A small island (pronounced like "eight")

"That night they camped on a small eyot close to the western bank."
--J.R.R. Tolkein, The Lord of the Rings

Sometimes spelled "ait"

"Fog everywhere. Fog up the river, where it flows among green aits and meadows; fog down the river, where it rolls deified among the tiers of shipping and the waterside pollutions of a great (and dirty) city."
--Charles Dickens, Bleak House

No man is an island, but on a scale of one to ten, I've often felt like an ait.

Sunday, January 22, 2006

Random Acts of Poetry

Random Acts of Poetry

Treasure Island

As a boy, confined
to his infinite bedroom,

he was kidnapped by pirates--
wrinkled maps, lost keys,

charming amputees.
They whispered ghost stories

with plots inevitable
as arithmetic,

while his heart ticked
like a cricket,

and UFOs disguised
as houseflies

landed on his forehead,
teasing him awake.

The ceiling was a blank screen,
and anything could happen.

Everything did.
He's still there, watching

the second reel unspool:
his own unwinding

yarn of dreams.

Friday, January 20, 2006

Online "Victorian" tattoo parlor

Indelible Inc.

I'm not a big fan of tattoos, but the Java-intensive Everlasting Tattoo site is a graphically impressive showcase for several tat artists -- and not just because of the colorful skin on display. If the Internet had existed, say, 120 years ago, this is how the Victorian web might have looked.
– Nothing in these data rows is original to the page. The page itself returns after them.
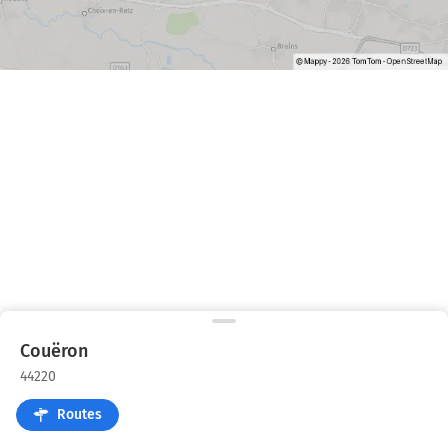
Couëron
44220
Routes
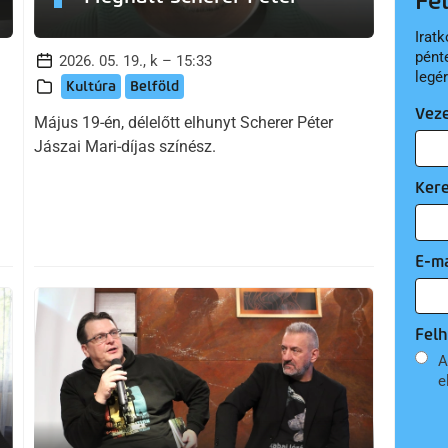
Fe
Iratk
pént
2026. 05. 19., k – 15:33
legé
Kultúra
Belföld
Vez
Május 19-én, délelőtt elhunyt Scherer Péter
Jászai Mari-díjas színész.
Ker
E-ma
Felh
A
e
Thursday, January 19, 2006

Word of the Day: gongoozler

Word of the Day

gongoozler (n)

An inquisitive bystander or busybody, often found by locks and other places where boats gather; a person who stares idly or curiously at something

"Could Anita from Daventry really be a gongoozler, distracting us by offering to take photographs of the 'crew' as we tackle our final three locks?"
--Daniel Scott, "Cruising the Grand Union Canal"

Wednesday, January 18, 2006

Elevator Talk

Elevated Discourse

I rushed into an elevator today, just before the doors closed. Right behind me, a woman, unknown to me, whacked the doors and slipped in. "The elevators in this building won't cut your arm off if you use it to hold the doors open," she said, sounding out of breath. "Some buildings, if you use your arm, the doors will close right on it!"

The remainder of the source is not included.